**What to produce**
Please output the section of the listing below that opens with the line containing "Exercises B/w The" and closes with the line containing "C. Gen M M Narravane", exactly and with nothing else.
--- --- ---
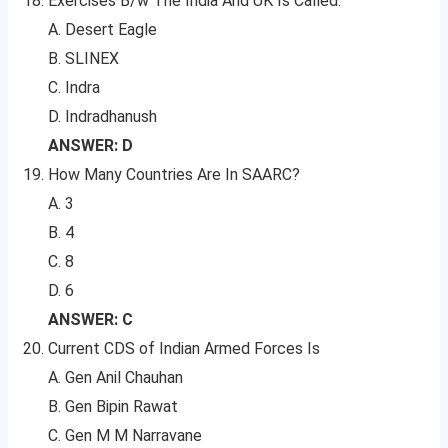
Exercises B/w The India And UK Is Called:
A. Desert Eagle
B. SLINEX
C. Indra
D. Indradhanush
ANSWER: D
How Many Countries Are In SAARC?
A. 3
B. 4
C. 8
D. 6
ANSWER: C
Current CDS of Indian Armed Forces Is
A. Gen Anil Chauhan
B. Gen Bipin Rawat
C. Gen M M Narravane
--- --- ---
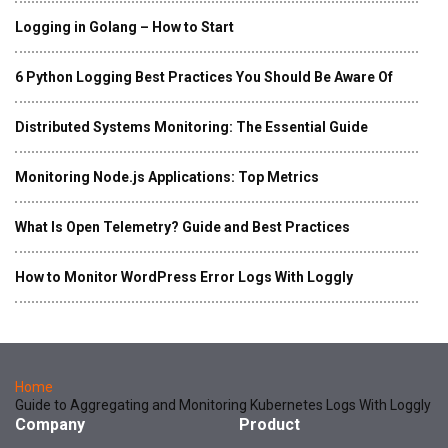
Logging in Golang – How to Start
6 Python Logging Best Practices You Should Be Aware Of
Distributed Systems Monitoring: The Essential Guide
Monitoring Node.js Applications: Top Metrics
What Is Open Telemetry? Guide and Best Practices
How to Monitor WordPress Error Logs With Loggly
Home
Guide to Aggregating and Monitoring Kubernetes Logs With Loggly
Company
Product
--- --- ---
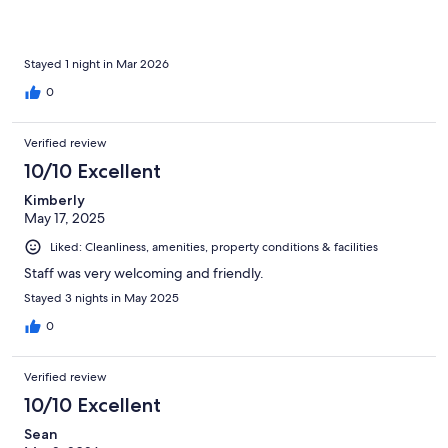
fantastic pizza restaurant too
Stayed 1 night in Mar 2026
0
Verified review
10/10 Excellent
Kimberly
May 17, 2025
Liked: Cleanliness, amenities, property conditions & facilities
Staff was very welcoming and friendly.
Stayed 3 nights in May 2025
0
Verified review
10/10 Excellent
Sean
--- --- ---
**Task answer**
Exercises B/w The India And UK Is Called:
A. Desert Eagle
B. SLINEX
C. Indra
D. Indradhanush
ANSWER: D
How Many Countries Are In SAARC?
A. 3
B. 4
C. 8
D. 6
ANSWER: C
Current CDS of Indian Armed Forces Is
A. Gen Anil Chauhan
B. Gen Bipin Rawat
C. Gen M M Narravane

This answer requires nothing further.